L'Oise et ses deux affluents, la Brèche et le Thérain, irriguent le territoire. L'Oise navigable possède un patrimoine fluvestre riche à découvrir au fil de l'eau ou le long de ses berges.

La croix des Mariniers de Creil

La croix en pierre située au milieu du pont de Creil a été édifiée en 1759 sur l'ancien pont de pierre. Elle était l'emblème du maître-pont. Retirée en 1851, elle a été réédifiée à la demande des mariniers au centre du pont.

Les barrages mobiles de Creil

L'Oise est depuis toujours navigable. Les travaux de canalisation réalisés à partir de 1821 assurent une navigation plus régulière, en toute saison et mettent en relation la vallée de l'Oise avec l’Escaut, la Meuse, la Sambre et la Somme. Le dispositif comprend sept barrages éclusés, dont celui de Creil construit entre la rive droite et la pointe de l'Ile Saint-Maurice. Chaque barrage est composé d'une écluse, d'un déversoir fixe et d'un barrage mobile.

Des modernisations sont apportées en 1891 avec la construction des barrages Derôme (que l'on peut toujours voir à Compiègne et à Sarron) et l'agrandissement des sas des écluses. L’écluse et le barrage de Creil sont alors transférés 1500 m en aval à leur emplacement actuel. Ces barrages sont remplacés depuis 2002 par des barrages à clapets.

Ces travaux de modernisation et de sécurisation s'inscrivent dans le cadre du projet MAGEO (Mise Au Gabarit Européen de l'Oise) et contribuent à améliorer la navigation sur l'Oise : en 200 ans, le chenal aura été creusé de 1.80 m pour atteindre bientôt 4.50 m et le tonnage transporté par convoi, multiplié par 18 ! La pointe aval de l'Ile Saint Maurice conserve une vaste plate-forme maçonnée en pierre de taille, vestige du premier barrage mobile de Creil.

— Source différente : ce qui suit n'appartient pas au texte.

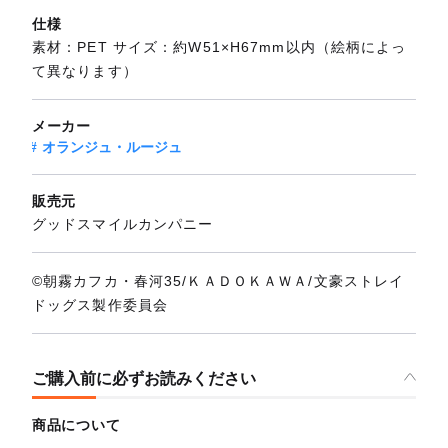
仕様
素材：PET サイズ：約W51×H67mm以内（絵柄によっ
て異なります）
メーカー
オランジュ・ルージュ
販売元
グッドスマイルカンパニー
©朝霧カフカ・春河35/ＫＡＤＯＫＡＷＡ/文豪ストレイ
ドッグス製作委員会
ご購入前に必ずお読みください
商品について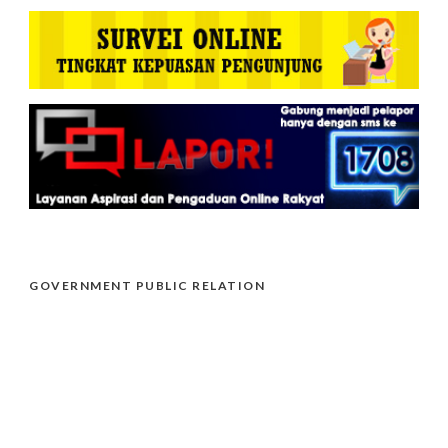
GOVERNMENT PUBLIC RELATION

Les bords de l'Oise et ses trésors

Flaner sur les rives de l'Oise c'est assurément découvrir des paysages contrastés ! La rive droite, traditionnellement dévolue au halage présente un visage plus urbanisé et plus industrialisé : de vastes friches industrielles côtoient des usines, des cités ouvrières et des jardins. La rive gauche au contraire est plus sauvage, le coteau plus proche offre une alternance de bois touffus, de clairières et de trésors !

Car c'est ici que fut découvert fortuitement en mars 1974, un trésor monétaire romain du IIIe siècle. Des fouilles complémentaires menées entre 1974 et 1977 ont permis de mettre à jour d'autres pièces de monnaies, des poteries, des tuiles, des vases et ont révélé la présence d'un village de carriers gallo-romains avec son atelier, le quai de son port fluvial haut de 4 mètres et une villa.
Le trésor est visible à la Maison de la Faïence.